* _PROBLEM TO WORK ON_: Write out all of the entries below word for word.

* _RECORDS FOR PROCESSING_:
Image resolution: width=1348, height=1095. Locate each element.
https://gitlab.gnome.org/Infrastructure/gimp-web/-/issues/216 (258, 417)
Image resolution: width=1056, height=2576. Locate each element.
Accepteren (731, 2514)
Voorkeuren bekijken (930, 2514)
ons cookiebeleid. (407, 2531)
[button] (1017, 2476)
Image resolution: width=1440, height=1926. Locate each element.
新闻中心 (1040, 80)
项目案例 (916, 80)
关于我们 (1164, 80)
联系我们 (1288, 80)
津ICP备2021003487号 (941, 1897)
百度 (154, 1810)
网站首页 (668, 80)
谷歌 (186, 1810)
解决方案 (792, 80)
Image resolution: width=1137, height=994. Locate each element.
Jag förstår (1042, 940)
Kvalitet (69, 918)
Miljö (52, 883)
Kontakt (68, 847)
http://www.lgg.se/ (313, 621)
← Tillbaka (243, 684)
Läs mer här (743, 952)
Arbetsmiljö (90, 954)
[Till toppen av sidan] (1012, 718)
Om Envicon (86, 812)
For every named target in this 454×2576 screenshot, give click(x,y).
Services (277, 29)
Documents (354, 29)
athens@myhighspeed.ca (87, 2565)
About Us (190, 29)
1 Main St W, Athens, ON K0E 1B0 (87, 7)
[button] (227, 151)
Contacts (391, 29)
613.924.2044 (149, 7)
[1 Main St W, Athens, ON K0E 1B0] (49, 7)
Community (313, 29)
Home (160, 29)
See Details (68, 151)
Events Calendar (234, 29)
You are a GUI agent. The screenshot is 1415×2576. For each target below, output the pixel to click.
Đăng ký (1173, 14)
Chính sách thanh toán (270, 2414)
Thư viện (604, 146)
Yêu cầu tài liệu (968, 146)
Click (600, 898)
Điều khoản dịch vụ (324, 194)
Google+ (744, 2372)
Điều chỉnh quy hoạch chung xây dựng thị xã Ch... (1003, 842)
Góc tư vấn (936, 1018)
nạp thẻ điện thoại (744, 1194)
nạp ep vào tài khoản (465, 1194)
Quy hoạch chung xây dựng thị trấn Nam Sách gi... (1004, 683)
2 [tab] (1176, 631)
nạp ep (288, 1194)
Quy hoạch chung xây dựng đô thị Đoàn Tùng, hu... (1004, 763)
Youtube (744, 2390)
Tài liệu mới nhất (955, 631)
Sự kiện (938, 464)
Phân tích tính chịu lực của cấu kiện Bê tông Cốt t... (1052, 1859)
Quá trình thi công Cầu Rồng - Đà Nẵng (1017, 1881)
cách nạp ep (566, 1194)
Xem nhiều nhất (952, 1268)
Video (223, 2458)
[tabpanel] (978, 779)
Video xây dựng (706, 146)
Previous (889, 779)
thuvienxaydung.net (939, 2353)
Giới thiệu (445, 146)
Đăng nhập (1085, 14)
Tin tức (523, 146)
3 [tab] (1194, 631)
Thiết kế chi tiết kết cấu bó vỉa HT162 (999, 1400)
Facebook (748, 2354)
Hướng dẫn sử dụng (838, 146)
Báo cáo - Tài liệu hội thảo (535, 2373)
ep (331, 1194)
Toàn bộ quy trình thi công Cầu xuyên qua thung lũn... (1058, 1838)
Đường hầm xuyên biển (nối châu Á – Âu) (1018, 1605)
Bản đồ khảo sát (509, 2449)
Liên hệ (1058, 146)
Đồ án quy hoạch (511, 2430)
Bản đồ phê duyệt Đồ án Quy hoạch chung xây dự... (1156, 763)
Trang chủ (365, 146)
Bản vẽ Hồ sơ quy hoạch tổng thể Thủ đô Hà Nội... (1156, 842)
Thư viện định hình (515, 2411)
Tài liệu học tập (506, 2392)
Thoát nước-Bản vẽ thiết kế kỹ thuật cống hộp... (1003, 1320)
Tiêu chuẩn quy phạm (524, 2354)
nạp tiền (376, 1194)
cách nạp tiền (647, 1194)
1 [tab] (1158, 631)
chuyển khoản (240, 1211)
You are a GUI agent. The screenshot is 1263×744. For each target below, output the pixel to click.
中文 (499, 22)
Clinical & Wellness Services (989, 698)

* _ANSWER TO THE EXERCISE_:
Image resolution: width=1348, height=1095. Locate each element.
https://gitlab.gnome.org/Infrastructure/gimp-web/-/issues/216 (258, 417)
Image resolution: width=1056, height=2576. Locate each element.
Accepteren (731, 2514)
Voorkeuren bekijken (930, 2514)
ons cookiebeleid. (407, 2531)
[button] (1017, 2476)
Image resolution: width=1440, height=1926. Locate each element.
新闻中心 (1040, 80)
项目案例 (916, 80)
关于我们 (1164, 80)
联系我们 (1288, 80)
津ICP备2021003487号 (941, 1897)
百度 (154, 1810)
网站首页 (668, 80)
谷歌 (186, 1810)
解决方案 (792, 80)
Image resolution: width=1137, height=994. Locate each element.
Jag förstår (1042, 940)
Kvalitet (69, 918)
Miljö (52, 883)
Kontakt (68, 847)
http://www.lgg.se/ (313, 621)
← Tillbaka (243, 684)
Läs mer här (743, 952)
Arbetsmiljö (90, 954)
[Till toppen av sidan] (1012, 718)
Om Envicon (86, 812)
For every named target in this 454×2576 screenshot, give click(x,y).
Services (277, 29)
Documents (354, 29)
athens@myhighspeed.ca (87, 2565)
About Us (190, 29)
1 Main St W, Athens, ON K0E 1B0 (87, 7)
[button] (227, 151)
Contacts (391, 29)
613.924.2044 (149, 7)
[1 Main St W, Athens, ON K0E 1B0] (49, 7)
Community (313, 29)
Home (160, 29)
See Details (68, 151)
Events Calendar (234, 29)
You are a GUI agent. The screenshot is 1415×2576. For each target below, output the pixel to click.
Đăng ký (1173, 14)
Chính sách thanh toán (270, 2414)
Thư viện (604, 146)
Yêu cầu tài liệu (968, 146)
Click (600, 898)
Điều khoản dịch vụ (324, 194)
Google+ (744, 2372)
Điều chỉnh quy hoạch chung xây dựng thị xã Ch... (1003, 842)
Góc tư vấn (936, 1018)
nạp thẻ điện thoại (744, 1194)
nạp ep vào tài khoản (465, 1194)
Quy hoạch chung xây dựng thị trấn Nam Sách gi... (1004, 683)
2 [tab] (1176, 631)
nạp ep (288, 1194)
Quy hoạch chung xây dựng đô thị Đoàn Tùng, hu... (1004, 763)
Youtube (744, 2390)
Tài liệu mới nhất (955, 631)
Sự kiện (938, 464)
Phân tích tính chịu lực của cấu kiện Bê tông Cốt t... (1052, 1859)
Quá trình thi công Cầu Rồng - Đà Nẵng (1017, 1881)
cách nạp ep (566, 1194)
Xem nhiều nhất (952, 1268)
Video (223, 2458)
[tabpanel] (978, 779)
Video xây dựng (706, 146)
Previous (889, 779)
thuvienxaydung.net (939, 2353)
Giới thiệu (445, 146)
Đăng nhập (1085, 14)
Tin tức (523, 146)
3 [tab] (1194, 631)
Thiết kế chi tiết kết cấu bó vỉa HT162 (999, 1400)
Facebook (748, 2354)
Hướng dẫn sử dụng (838, 146)
Báo cáo - Tài liệu hội thảo (535, 2373)
ep (331, 1194)
Toàn bộ quy trình thi công Cầu xuyên qua thung lũn... (1058, 1838)
Đường hầm xuyên biển (nối châu Á – Âu) (1018, 1605)
Bản đồ khảo sát (509, 2449)
Liên hệ (1058, 146)
Đồ án quy hoạch (511, 2430)
Bản đồ phê duyệt Đồ án Quy hoạch chung xây dự... (1156, 763)
Trang chủ (365, 146)
Bản vẽ Hồ sơ quy hoạch tổng thể Thủ đô Hà Nội... (1156, 842)
Thư viện định hình (515, 2411)
Tài liệu học tập (506, 2392)
Thoát nước-Bản vẽ thiết kế kỹ thuật cống hộp... (1003, 1320)
Tiêu chuẩn quy phạm (524, 2354)
nạp tiền (376, 1194)
cách nạp tiền (647, 1194)
1 [tab] (1158, 631)
chuyển khoản (240, 1211)
You are a GUI agent. The screenshot is 1263×744. For each target below, output the pixel to click.
中文 (499, 22)
Clinical & Wellness Services (989, 698)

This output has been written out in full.